*** Opening of Input records ***

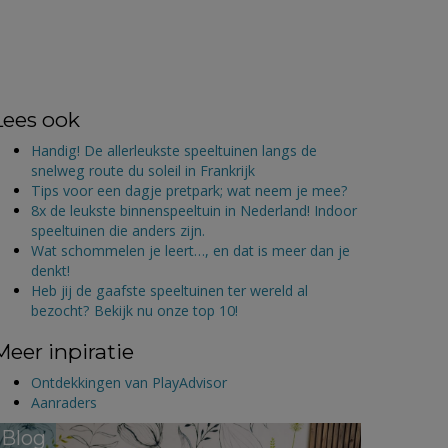
Lees ook
Handig! De allerleukste speeltuinen langs de
snelweg route du soleil in Frankrijk
Tips voor een dagje pretpark; wat neem je mee?
8x de leukste binnenspeeltuin in Nederland! Indoor
speeltuinen die anders zijn.
Wat schommelen je leert…, en dat is meer dan je
denkt!
Heb jij de gaafste speeltuinen ter wereld al
bezocht? Bekijk nu onze top 10!
Meer inpiratie
Ontdekkingen van PlayAdvisor
Aanraders
Blog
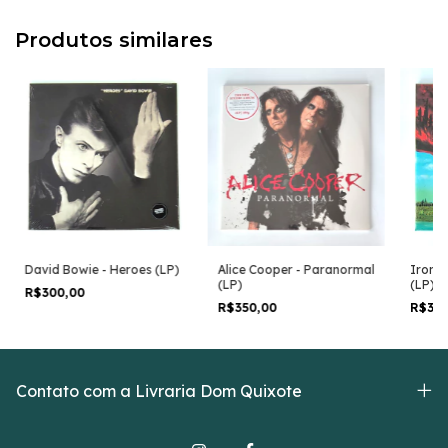
Produtos similares
David Bowie - Heroes (LP)
Alice Cooper - Paranormal
Iron M
(LP)
(LP)
R$300,00
R$350,00
R$38
Contato com a Livraria Dom Quixote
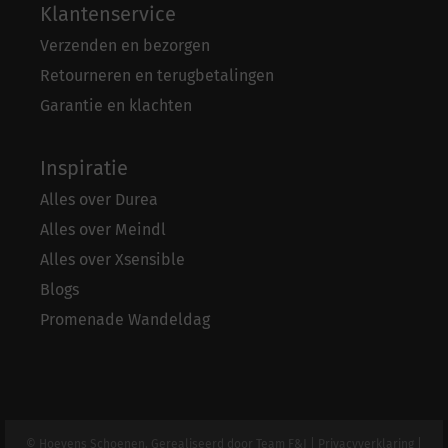
Klantenservice
Verzenden en bezorgen
Retourneren en terugbetalingen
Garantie en klachten
Inspiratie
Alles over Durea
Alles over Meindl
Alles over Xsensible
Blogs
Promenade Wandeldag
© Hoevens Schoenen. Gerealiseerd door
Team F&J
|
Privacyverklaring
|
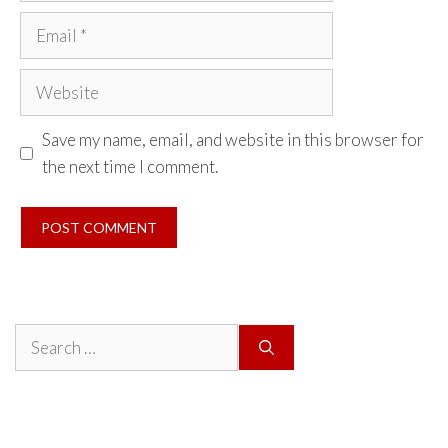
Email
Website
Save my name, email, and website in this browser for
the next time I comment.
Search
for:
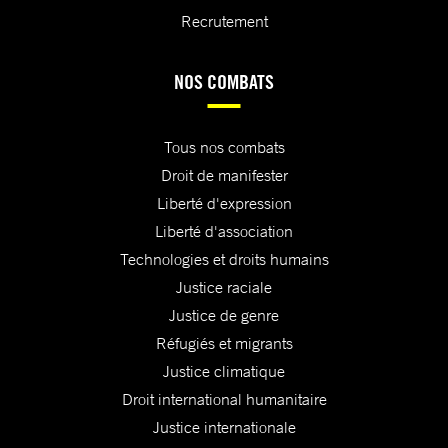
Recrutement
NOS COMBATS
Tous nos combats
Droit de manifester
Liberté d'expression
Liberté d'association
Technologies et droits humains
Justice raciale
Justice de genre
Réfugiés et migrants
Justice climatique
Droit international humanitaire
Justice internationale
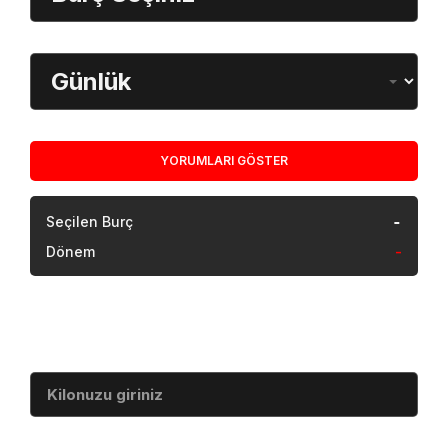
çalışması sonucu Pendik’te gerçekleştirilen
operasyonla zanlı kıskıvrak yakalandı.
Şüphelinin, Avrupa merkezli faaliyet gösteren
organize suç ağıyla bağlantılı olduğu ve
uluslararası düzeyde yürütülen soruşturmalarda
önemli isimlerden biri olarak değerlendirildiği
öğrenildi. Hakkında kırmızı bülten bulunduğu
belirtilen zanlının, özellikle uyuşturucu kaçakçılığı,
kara para aklama ve suç örgütü faaliyetleri
kapsamında arandığı ifade edildi.
Yetkililer, operasyonun yalnızca Türkiye ayağıyla
sınırlı olmadığını, farklı ülkelerin güvenlik ve
istihbarat birimleriyle ortak bilgi paylaşımı
yapıldığını açıkladı. Operasyon sırasında dijital
materyaller ile bazı belgelere de el konulduğu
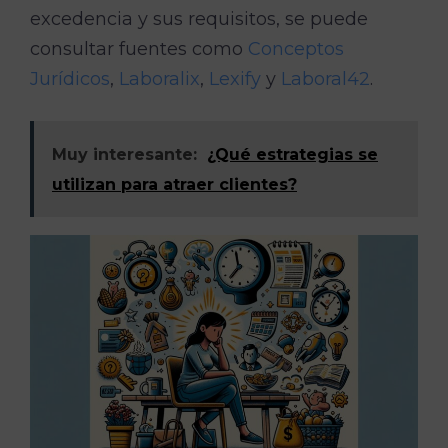
excedencia y sus requisitos, se puede
consultar fuentes como
Conceptos
Jurídicos
,
Laboralix
,
Lexify
y
Laboral42
.
Muy interesante:
¿Qué estrategias se
utilizan para atraer clientes?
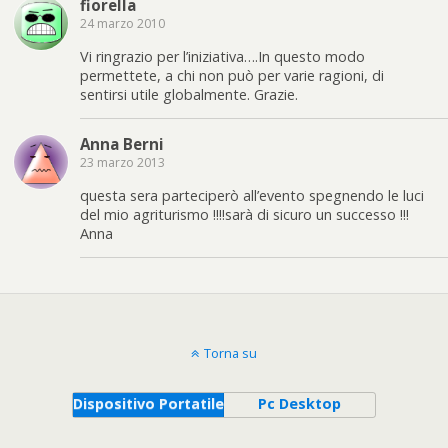
fiorella
24 marzo 2010
Vi ringrazio per l’iniziativa….In questo modo
permettete, a chi non può per varie ragioni, di
sentirsi utile globalmente. Grazie.
Anna Berni
23 marzo 2013
questa sera parteciperò all’evento spegnendo le luci
del mio agriturismo !!!!sarà di sicuro un successo !!!
Anna
Torna su
Dispositivo Portatile
Pc Desktop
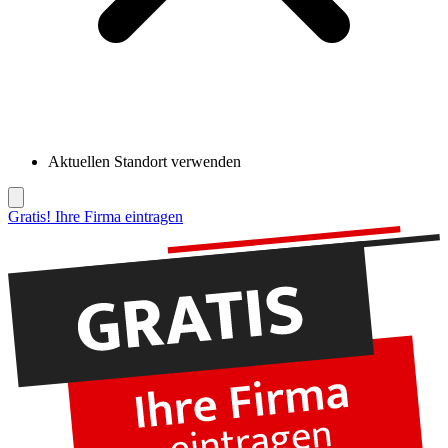
Aktuellen Standort verwenden
Gratis! Ihre Firma eintragen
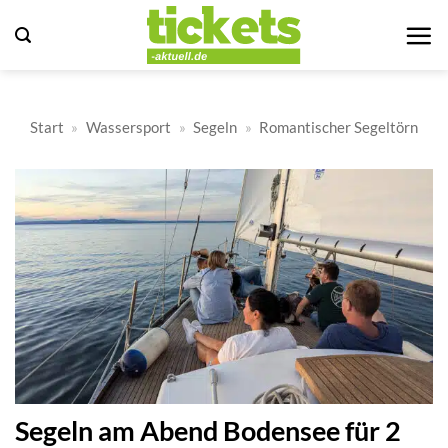
Zum
Inhalt
springen
Start
»
Wassersport
»
Segeln
»
Romantischer Segeltörn
Segeln am Abend Bodensee für 2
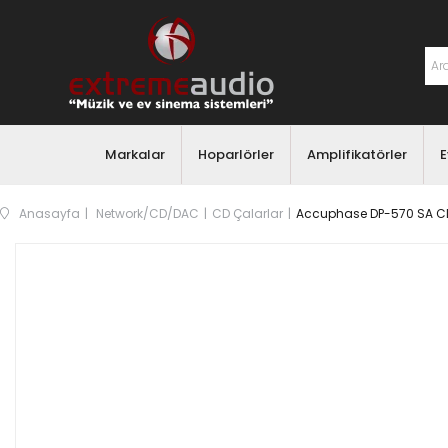
Markalar
Hoparlörler
Amplifikatörler
E
Anasayfa
Network/CD/DAC
CD Çalarlar
Accuphase DP-570 SA C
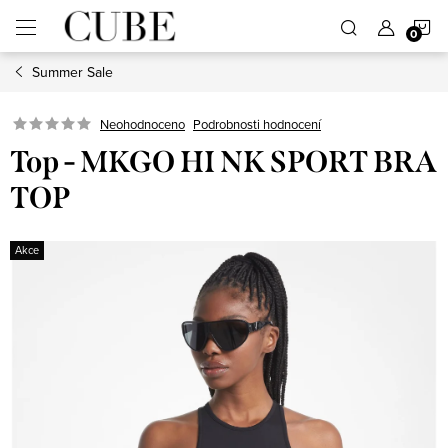
Přejít
N
na
obsah
Summer Sale
K
Neohodnoceno
Podrobnosti hodnocení
Top - MKGO HI NK SPORT BRA
TOP
Akce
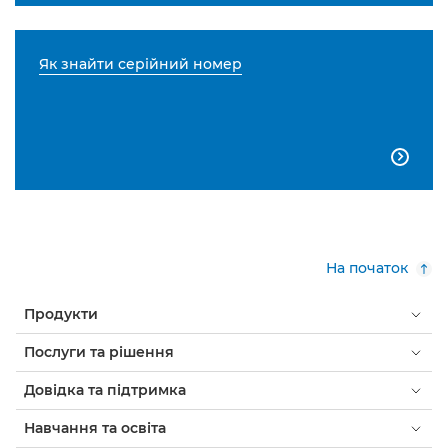
Як знайти серійний номер

На початок
Продукти
Послуги та рішення
Довідка та підтримка
Навчання та освіта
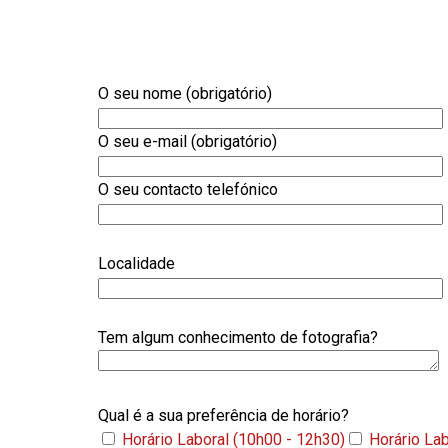
O seu nome (obrigatório)
O seu e-mail (obrigatório)
O seu contacto telefónico
Localidade
Tem algum conhecimento de fotografia?
Qual é a sua preferência de horário?
Horário Laboral (10h00 - 12h30)
Horário La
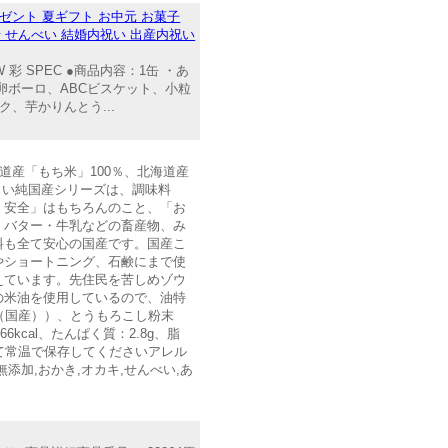
レゼント 夏ギフト お中元 お菓子
わせ せんべい 結婚内祝い 出産内祝い
 SPEC ●商品内容：1缶 ・あ
卵ボーロ、ABCビスケット、小粒
、芋かりんとう...
道産「もち米」100％、北海道産
しい純国産シリーズは、調味料
・安全」はもちろんのこと、「お
、バター・牛乳などの畜産物、み
料も全て安心の国産です。国産こ
やショートニング、石鹸にまで使
えています。先住民を苦しめゾウ
の米油を使用しているので、油特
（国産））、とうもろこし粉末
cal、たんぱく質：2.8g、脂
避けて常温で保存してくださいアレル
添加,おかき,オカキ,せんべい,あ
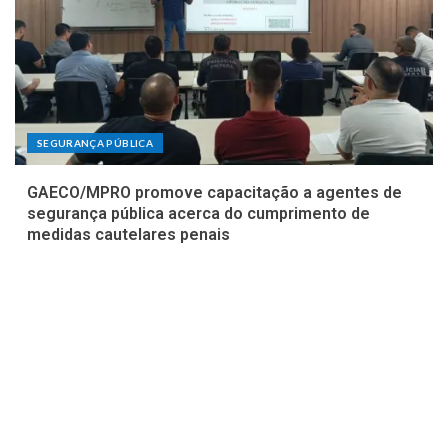
SEGURANÇA PÚBLICA
GAECO/MPRO promove capacitação a agentes de
segurança pública acerca do cumprimento de
medidas cautelares penais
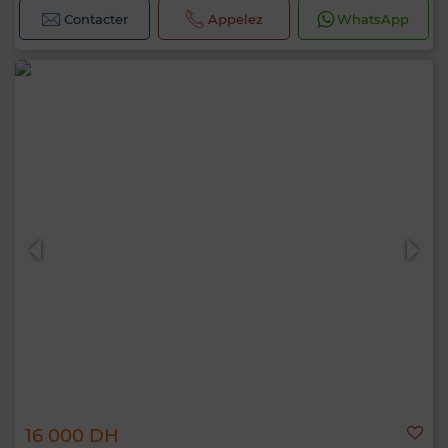
Contacter
Appelez
WhatsApp
16 000 DH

*** Close of Input records ***

▶ [The task] The entries above are to be retyped exactly, with each picture left out.

▶ [Written reply]
Lees ook
Handig! De allerleukste speeltuinen langs de
snelweg route du soleil in Frankrijk
Tips voor een dagje pretpark; wat neem je mee?
8x de leukste binnenspeeltuin in Nederland! Indoor
speeltuinen die anders zijn.
Wat schommelen je leert…, en dat is meer dan je
denkt!
Heb jij de gaafste speeltuinen ter wereld al
bezocht? Bekijk nu onze top 10!
Meer inpiratie
Ontdekkingen van PlayAdvisor
Aanraders
Blog
Produtos similares
David Bowie - Heroes (LP)
Alice Cooper - Paranormal
Iron M
(LP)
(LP)
R$300,00
R$350,00
R$38
Contato com a Livraria Dom Quixote
Klantenservice
Verzenden en bezorgen
Retourneren en terugbetalingen
Garantie en klachten
Inspiratie
Alles over Durea
Alles over Meindl
Alles over Xsensible
Blogs
Promenade Wandeldag
© Hoevens Schoenen. Gerealiseerd door
Team F&J
|
Privacyverklaring
|
Email
Website
Save my name, email, and website in this browser for
the next time I comment.
Search
for:
Recrutement
NOS COMBATS
Tous nos combats
Droit de manifester
Liberté d'expression
Liberté d'association
Technologies et droits humains
Justice raciale
Justice de genre
Réfugiés et migrants
Justice climatique
Droit international humanitaire
Justice internationale
çalışması sonucu Pendik’te gerçekleştirilen
operasyonla zanlı kıskıvrak yakalandı.
Şüphelinin, Avrupa merkezli faaliyet gösteren
organize suç ağıyla bağlantılı olduğu ve
uluslararası düzeyde yürütülen soruşturmalarda
önemli isimlerden biri olarak değerlendirildiği
öğrenildi. Hakkında kırmızı bülten bulunduğu
belirtilen zanlının, özellikle uyuşturucu kaçakçılığı,
kara para aklama ve suç örgütü faaliyetleri
kapsamında arandığı ifade edildi.
Yetkililer, operasyonun yalnızca Türkiye ayağıyla
sınırlı olmadığını, farklı ülkelerin güvenlik ve
istihbarat birimleriyle ortak bilgi paylaşımı
yapıldığını açıkladı. Operasyon sırasında dijital
materyaller ile bazı belgelere de el konulduğu
excedencia y sus requisitos, se puede
consultar fuentes como
Conceptos
Jurídicos
,
Laboralix
,
Lexify
y
Laboral42
.
Muy interesante:
¿Qué estrategias se
utilizan para atraer clientes?
fiorella
24 marzo 2010
Vi ringrazio per l’iniziativa….In questo modo
permettete, a chi non può per varie ragioni, di
sentirsi utile globalmente. Grazie.
Anna Berni
23 marzo 2013
questa sera parteciperò all’evento spegnendo le luci
del mio agriturismo !!!!sarà di sicuro un successo !!!
Anna
Torna su
Dispositivo Portatile
Pc Desktop
Aktuellen Standort verwenden
Gratis! Ihre Firma eintragen
Zum
Inhalt
springen
Start
»
Wassersport
»
Segeln
»
Romantischer Segeltörn
Segeln am Abend Bodensee für 2
Markalar
Hoparlörler
Amplifikatörler
E
Anasayfa
Network/CD/DAC
CD Çalarlar
Accuphase DP-570 SA C
Přejít
N
na
obsah
Summer Sale
K
Neohodnoceno
Podrobnosti hodnocení
Top - MKGO HI NK SPORT BRA
TOP
Akce
Як знайти серійний номер

На початок
Продукти
Послуги та рішення
Довідка та підтримка
Навчання та освіта
O seu nome (obrigatório)
O seu e-mail (obrigatório)
O seu contacto telefónico
Localidade
Tem algum conhecimento de fotografia?
Qual é a sua preferência de horário?
Horário Laboral (10h00 - 12h30)
Horário La
レゼント 夏ギフト お中元 お菓子
わせ せんべい 結婚内祝い 出産内祝い
 SPEC ●商品内容：1缶 ・あ
卵ボーロ、ABCビスケット、小粒
、芋かりんとう...
道産「もち米」100％、北海道産
しい純国産シリーズは、調味料
・安全」はもちろんのこと、「お
、バター・牛乳などの畜産物、み
料も全て安心の国産です。国産こ
やショートニング、石鹸にまで使
えています。先住民を苦しめゾウ
の米油を使用しているので、油特
（国産））、とうもろこし粉末
cal、たんぱく質：2.8g、脂
避けて常温で保存してくださいアレル
添加,おかき,オカキ,せんべい,あ
SEGURANÇA PÚBLICA
GAECO/MPRO promove capacitação a agentes de
segurança pública acerca do cumprimento de
medidas cautelares penais
Contacter
Appelez
WhatsApp
16 000 DH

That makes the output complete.